_Work request_. Your answer should be each line of the entries that contains the word "informação", copied in full.

-------- Input records

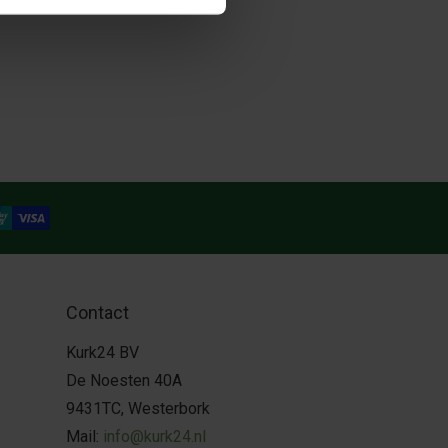
Contact
Kurk24 BV
De Noesten 40A
9431TC, Westerbork
Mail:
info@kurk24.nl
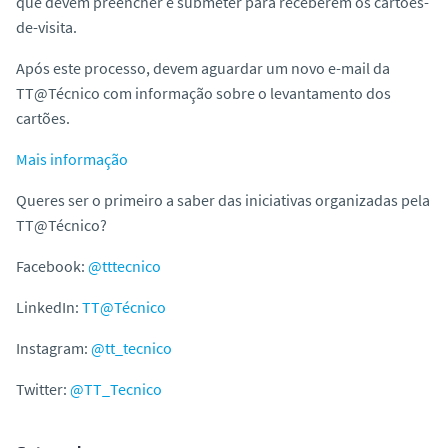
que devem preencher e submeter para receberem os cartões-
de-visita.
Após este processo, devem aguardar um novo e-mail da
TT@Técnico com informação sobre o levantamento dos
cartões.
Mais informação
Queres ser o primeiro a saber das iniciativas organizadas pela
TT@Técnico?
Facebook:
@tttecnico
LinkedIn:
TT@Técnico
Instagram:
@tt_tecnico
Twitter:
@TT_Tecnico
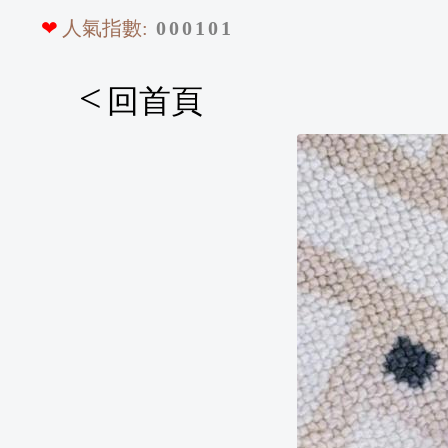
❤
人氣指數:
0
0
0
1
0
1
<
回首頁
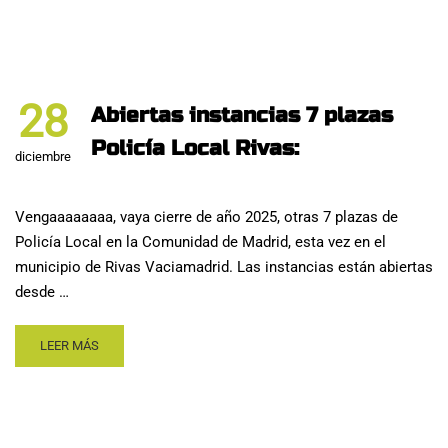
28
Abiertas instancias 7 plazas
Policía Local Rivas:
diciembre
Vengaaaaaaaa, vaya cierre de año 2025, otras 7 plazas de
Policía Local en la Comunidad de Madrid, esta vez en el
municipio de Rivas Vaciamadrid. Las instancias están abiertas
desde …
LEER MÁS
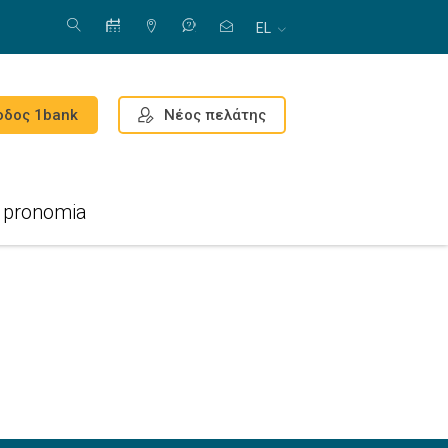
EL
Νέος πελάτης
οδος 1bank
pronomia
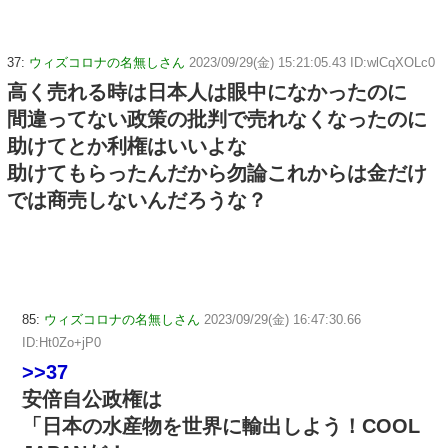
37:
ウィズコロナの名無しさん
2023/09/29(金) 15:21:05.43 ID:wlCqXOLc0
高く売れる時は日本人は眼中になかったのに
間違ってない政策の批判で売れなくなったのに
助けてとか利権はいいよな
助けてもらったんだから勿論これからは金だけ
では商売しないんだろうな？
85:
ウィズコロナの名無しさん
2023/09/29(金) 16:47:30.66
ID:Ht0Zo+jP0
>>37
安倍自公政権は
「日本の水産物を世界に輸出しよう！COOL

----------------

_Response to the task_.
TT@Técnico com informação sobre o levantamento dos
Mais informação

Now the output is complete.